Intra-African Textile Trade Represents a Major Untapped Opportunity
A third major signal emerging from Biashara was the growing recognition that intra-African textile trade may represent one of the continent’s largest underutilized industrial opportunities.
Despite Africa’s substantial cotton production base and expanding apparel demand, regional textile sourcing remains relatively limited. Many African economies continue to export raw cotton while simultaneously importing large volumes of yarns, fabrics, and finished apparel from outside the continent. This disconnect reinforces fragmented value chains and limits the continent’s ability to retain industrial value domestically and regionally.
The discussions at Biashara highlighted the structural inefficiencies embedded within this model. Africa possesses many of the raw materials required for textile manufacturing, yet much of the higher-value transformation continues to occur externally. This pattern limits opportunities for employment generation, industrial upgrading, technology transfer, and manufacturing scale development across the region.
Importantly, the issue extends beyond trade balances alone. Fragmented sourcing systems weaken industrial resilience and reduce opportunities for coordinated specialization across regional markets. Cotton-producing economies remain weakly connected to textile-processing systems, while garment manufacturers frequently operate within externally anchored supply chains dependent on imported intermediate inputs.
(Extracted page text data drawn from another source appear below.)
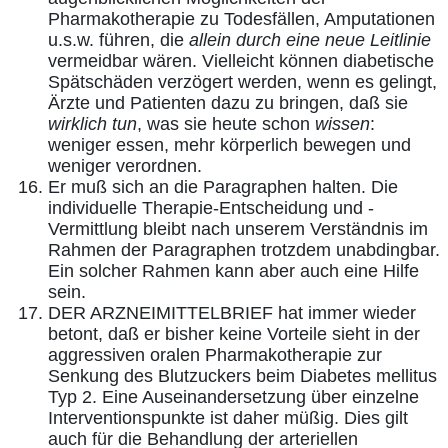
Pharmakotherapie zu Todesfällen, Amputationen
u.s.w. führen, die
allein durch eine neue Leitlinie
vermeidbar wären. Vielleicht können diabetische
Spätschäden verzögert werden, wenn es gelingt,
Ärzte und Patienten dazu zu bringen, daß sie
wirklich tun
, was sie heute schon
wissen
:
weniger essen, mehr körperlich bewegen und
weniger verordnen.
Er muß sich an die Paragraphen halten. Die
individuelle Therapie-Entscheidung und -
Vermittlung bleibt nach unserem Verständnis im
Rahmen der Paragraphen trotzdem unabdingbar.
Ein solcher Rahmen kann aber auch eine Hilfe
sein.
DER ARZNEIMITTELBRIEF hat immer wieder
betont, daß er bisher keine Vorteile sieht in der
aggressiven oralen Pharmakotherapie zur
Senkung des Blutzuckers beim Diabetes mellitus
Typ 2. Eine Auseinandersetzung über einzelne
Interventionspunkte ist daher müßig. Dies gilt
auch für die Behandlung der arteriellen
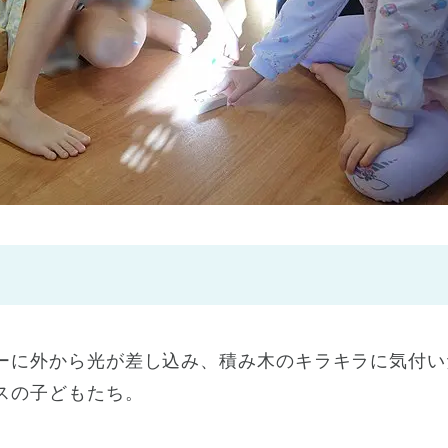
神戸市
(1)
芦屋市
(1)
ーに外から光が差し込み、積み木のキラキラに気付い
スの子どもたち。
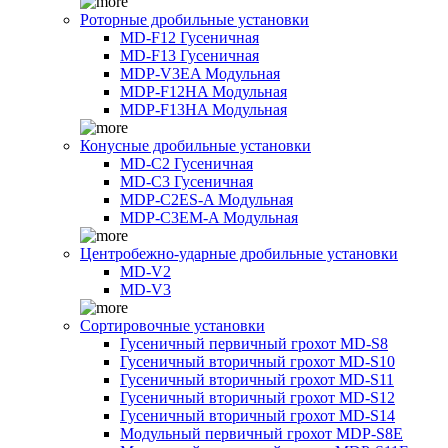
Роторные дробильные установки
MD-F12 Гусеничная
MD-F13 Гусеничная
MDP-V3EA Модульная
MDP-F12HA Модульная
MDP-F13HA Модульная
Конусные дробильные установки
MD-C2 Гусеничная
MD-C3 Гусеничная
MDP-C2ES-A Модульная
MDP-C3EM-A Модульная
Центробежно-ударные дробильные установки
MD-V2
MD-V3
Сортировочные установки
Гусеничный первичный грохот MD-S8
Гусеничный вторичный грохот MD-S10
Гусеничный вторичный грохот MD-S11
Гусеничный вторичный грохот MD-S12
Гусеничный вторичный грохот MD-S14
Модульный первичный грохот MDP-S8E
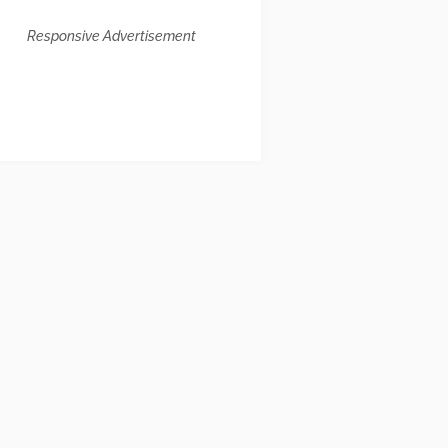
Responsive Advertisement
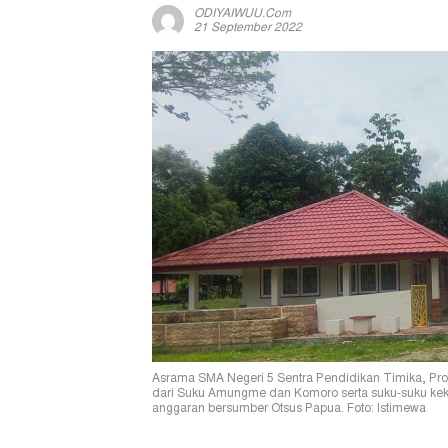
ODIYAIWUU.com
21 September 2022
Asrama SMA Negeri 5 Sentra Pendidikan Timika, Prov
dari Suku Amungme dan Komoro serta suku-suku keker
anggaran bersumber Otsus Papua. Foto: Istimewa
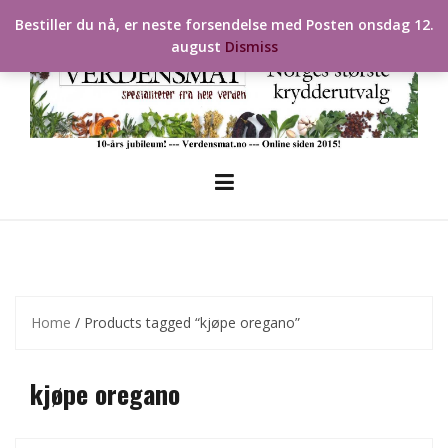
Skip
Bestiller du nå, er neste forsendelse med Posten onsdag 12.
to
august
Dismiss
content
Home
/ Products tagged “kjøpe oregano”
kjøpe oregano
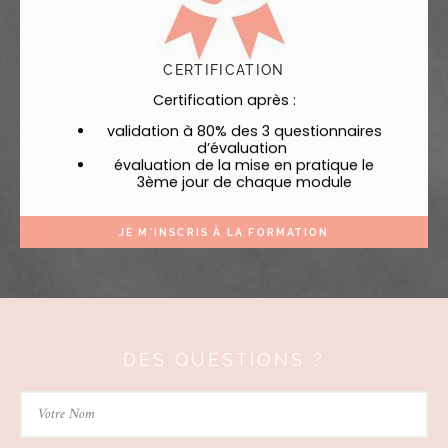
CERTIFICATION
Certification après :
validation à 80% des 3 questionnaires
d’évaluation
évaluation de la mise en pratique le
3ème jour de chaque module
JE M'INSCRIS À LA FORMATION
DES QUESTIONS ?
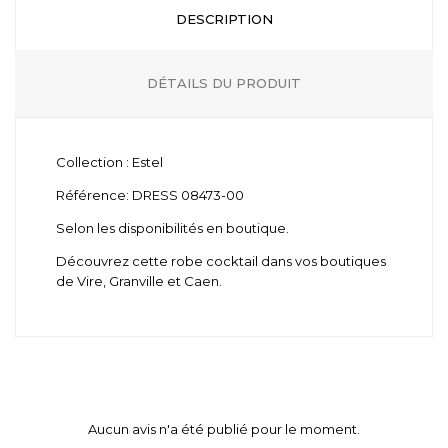
DESCRIPTION
DÉTAILS DU PRODUIT
Collection : Estel
Référence: DRESS 08473-00
Selon les disponibilités en boutique.
Découvrez cette robe cocktail dans vos boutiques
de Vire, Granville et Caen.
Aucun avis n'a été publié pour le moment.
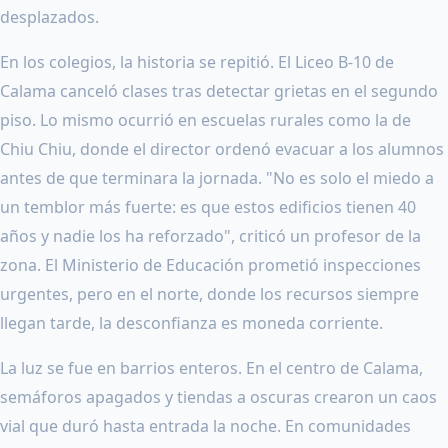
desplazados.
En los colegios, la historia se repitió. El Liceo B-10 de
Calama canceló clases tras detectar grietas en el segundo
piso. Lo mismo ocurrió en escuelas rurales como la de
Chiu Chiu, donde el director ordenó evacuar a los alumnos
antes de que terminara la jornada. "No es solo el miedo a
un temblor más fuerte: es que estos edificios tienen 40
años y nadie los ha reforzado", criticó un profesor de la
zona. El Ministerio de Educación prometió inspecciones
urgentes, pero en el norte, donde los recursos siempre
llegan tarde, la desconfianza es moneda corriente.
La luz se fue en barrios enteros. En el centro de Calama,
semáforos apagados y tiendas a oscuras crearon un caos
vial que duró hasta entrada la noche. En comunidades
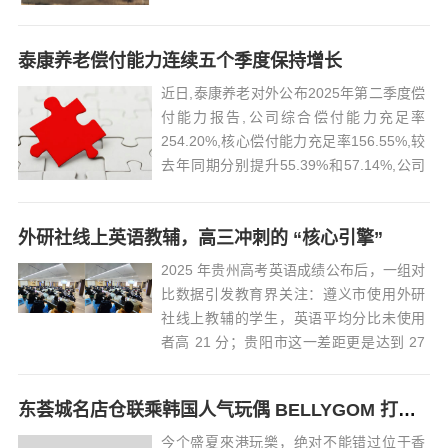
作为连接专业户外与日常场景的关键品
类，兼具功能与穿搭属性，成功开辟出一
泰康养老偿付能力连续五个季度保持增长
条行业增长新赛道。小红书拥有超3亿月活
用户，是当代时尚潮流趋势及灵感发源
近日,泰康养老对外公布2025年第二季度偿
地。这里汇...
付能力报告,公司综合偿付能力充足率
254.20%,核心偿付能力充足率156.55%,较
去年同期分别提升55.39%和57.14%,公司
偿付能力连续五个季度保持增长。国家金
融监管总局发布的2025年一季度银行业保
外研社线上英语教辅，高三冲刺的 “核心引擎”
险业主要监管指标数据显示,2025年一季度
末,人...
2025 年贵州高考英语成绩公布后，一组对
比数据引发教育界关注：遵义市使用外研
社线上教辅的学生，英语平均分比未使用
者高 21 分；贵阳市这一差距更是达到 27
分。透过成绩单，我们能清晰看到外研社
线上英语教辅连接两地高考培训的共性价
东荟城名店仓联乘韩国人气玩偶 BELLYGOM 打造「Dive into Summer」主题活动
值 —— 它既是遵义 "二轮复习备考研讨" 的
实...
今个盛夏來港玩樂，绝对不能错过位于香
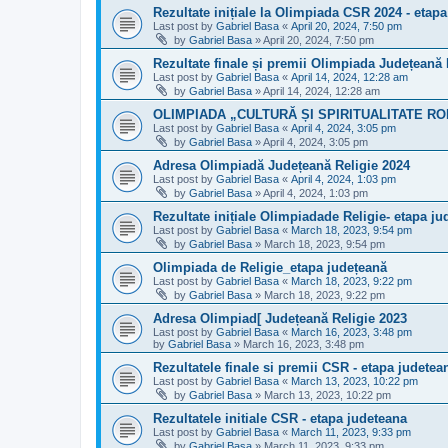
Rezultate inițiale la Olimpiada CSR 2024 - etap
Last post by
Gabriel Basa
«
April 20, 2024, 7:50 pm
by
Gabriel Basa
»
April 20, 2024, 7:50 pm
Rezultate finale și premii Olimpiada Județeană 
Last post by
Gabriel Basa
«
April 14, 2024, 12:28 am
by
Gabriel Basa
»
April 14, 2024, 12:28 am
OLIMPIADA „CULTURĂ ȘI SPIRITUALITATE 
Last post by
Gabriel Basa
«
April 4, 2024, 3:05 pm
by
Gabriel Basa
»
April 4, 2024, 3:05 pm
Adresa Olimpiadă Județeană Religie 2024
Last post by
Gabriel Basa
«
April 4, 2024, 1:03 pm
by
Gabriel Basa
»
April 4, 2024, 1:03 pm
Rezultate inițiale Olimpiadade Religie- etapa ju
Last post by
Gabriel Basa
«
March 18, 2023, 9:54 pm
by
Gabriel Basa
»
March 18, 2023, 9:54 pm
Olimpiada de Religie_etapa județeană
Last post by
Gabriel Basa
«
March 18, 2023, 9:22 pm
by
Gabriel Basa
»
March 18, 2023, 9:22 pm
Adresa Olimpiad[ Județeană Religie 2023
Last post by
Gabriel Basa
«
March 16, 2023, 3:48 pm
by
Gabriel Basa
»
March 16, 2023, 3:48 pm
Rezultatele finale si premii CSR - etapa judetea
Last post by
Gabriel Basa
«
March 13, 2023, 10:22 pm
by
Gabriel Basa
»
March 13, 2023, 10:22 pm
Rezultatele initiale CSR - etapa judeteana
Last post by
Gabriel Basa
«
March 11, 2023, 9:33 pm
by
Gabriel Basa
»
March 11, 2023, 9:33 pm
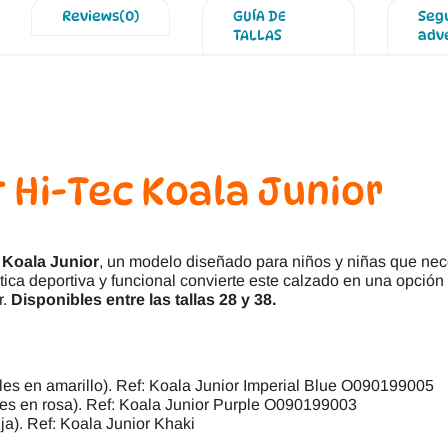
Reviews(0)
GUÍA DE
Seg
TALLAS
adv
 Hi-Tec Koala Junior
c Koala Junior
, un modelo diseñado para niños y niñas que nece
ica deportiva y funcional convierte este calzado en una opción
r.
Disponibles entre las tallas 28 y 38.
lles en amarillo). Ref: Koala Junior Imperial Blue O090199005
lles en rosa). Ref: Koala Junior Purple O090199003
ja). Ref: Koala Junior Khaki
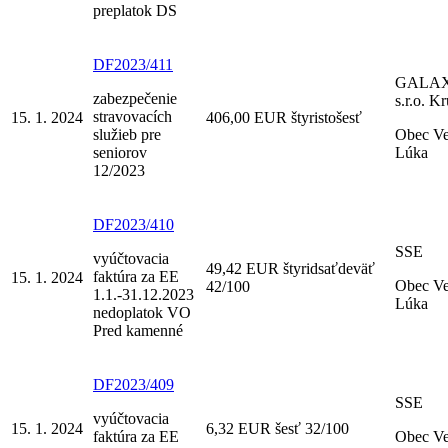
preplatok DS
DF2023/411
GALAX
zabezpečenie
s.r.o. K
stravovacích
15. 1. 2024
406,00 EUR štyristošesť
služieb pre
Obec V
seniorov
Lúka
12/2023
DF2023/410
SSE
vyúčtovacia
49,42 EUR štyridsaťdeväť
faktúra za EE
15. 1. 2024
Obec V
42/100
1.1.-31.12.2023
Lúka
nedoplatok VO
Pred kamenné
DF2023/409
SSE
vyúčtovacia
15. 1. 2024
6,32 EUR šesť 32/100
faktúra za EE
Obec V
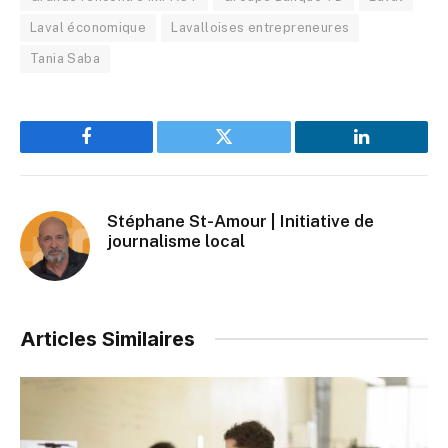
Laval économique
Lavalloises entrepreneures
Tania Saba
Facebook
Twitter
LinkedIn
Stéphane St-Amour | Initiative de
journalisme local
Articles Similaires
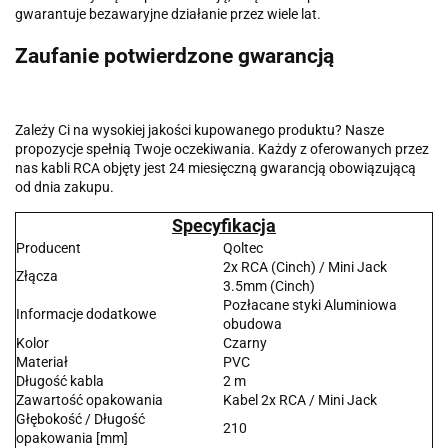
gwarantuje bezawaryjne działanie przez wiele lat.
Zaufanie potwierdzone gwarancją
Zależy Ci na wysokiej jakości kupowanego produktu? Nasze
propozycje spełnią Twoje oczekiwania. Każdy z oferowanych przez
nas kabli RCA objęty jest 24 miesięczną gwarancją obowiązującą
od dnia zakupu.
Specyfikacja
Producent
Qoltec
2x RCA (Cinch) / Mini Jack
Złącza
3.5mm (Cinch)
Pozłacane styki Aluminiowa
Informacje dodatkowe
obudowa
Kolor
Czarny
Materiał
PVC
Długość kabla
2 m
Zawartość opakowania
Kabel 2x RCA / Mini Jack
Głębokość / Długość
210
opakowania [mm]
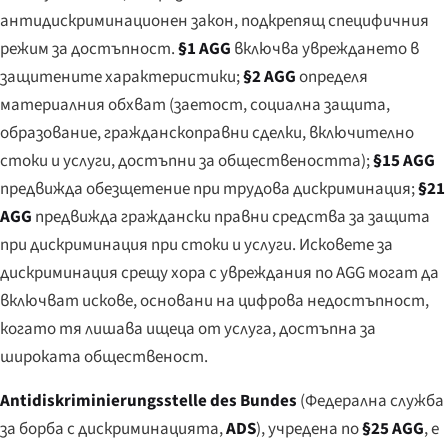
антидискриминационен закон, подкрепящ специфичния
режим за достъпност.
§1 AGG
включва увреждането в
защитените характеристики;
§2 AGG
определя
материалния обхват (заетост, социална защита,
образование, гражданскоправни сделки, включително
стоки и услуги, достъпни за обществеността);
§15 AGG
предвижда обезщетение при трудова дискриминация;
§21
AGG
предвижда граждански правни средства за защита
при дискриминация при стоки и услуги. Исковете за
дискриминация срещу хора с увреждания по AGG могат да
включват искове, основани на цифрова недостъпност,
когато тя лишава ищеца от услуга, достъпна за
широката общественост.
Antidiskriminierungsstelle des Bundes
(Федерална служба
за борба с дискриминацията,
ADS
), учредена по
§25 AGG
, е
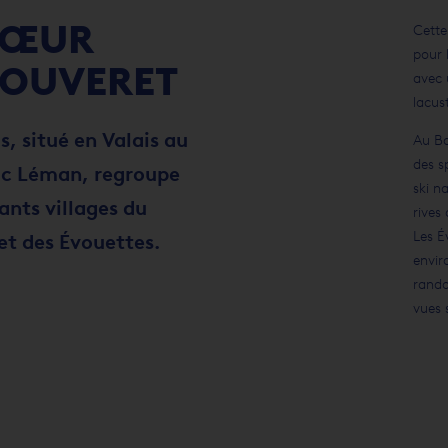
CŒUR
Cette
pour 
BOUVERET
avec 
lacus
s, situé en Valais au
Au Bo
des s
ac Léman, regroupe
ski n
ants villages du
rives
Les É
et des Évouettes.
envir
rando
vues 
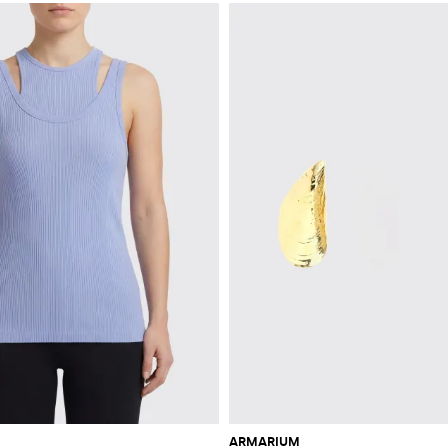
ARMARIUM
The emerging AfCFTA framework positions regional integration as a mechanism for correcting these structural disconnects. Under more coordinated regional systems, different African economies could potentially specialize across complementary production stages while participating within broader integrated manufacturing ecosystems. Cotton production, spinning, weaving, dyeing, finishing, garment assembly, logistics services, and export systems could increasingly operate through regional industrial corridors rather than isolated national structures.
This possibility is becoming strategically more important as global sourcing systems evolve. International buyers are increasingly prioritizing supply chain resilience, diversification, regionalization, and sourcing flexibility.
Under these conditions, stronger intra-African production integration could improve competitiveness by reducing dependence on distant external supply systems while shortening sourcing timelines and improving regional supply chain responsiveness.
The discussions also reinforced the importance of industrial scale. Many African national markets remain relatively small when viewed independently, limiting the viability of large-scale textile manufacturing investments. Regional integration therefore becomes essential not only for increasing trade volumes, but for creating sufficiently large industrial ecosystems capable of supporting competitive manufacturing scale.
However, the discussions also acknowledged that unlocking this opportunity requires more than trade agreements alone. Several structural barriers continue to constrain intra-African CTA trade, including logistics inefficiencies, non-harmonized standards, customs delays, infrastructure gaps, limited textile manufacturing depth, and weak regional production coordination.
The broader implication is that future competitiveness may depend on whether Africa can transition from fragmented import-dependent sourcing structures toward coordinated regional manufacturing systems capable of retaining greater industrial value within the continent itself.
Africa’s next major textile growth opportunity may therefore emerge not only from external exports, but from building stronger industrial trade linkages within Africa itself.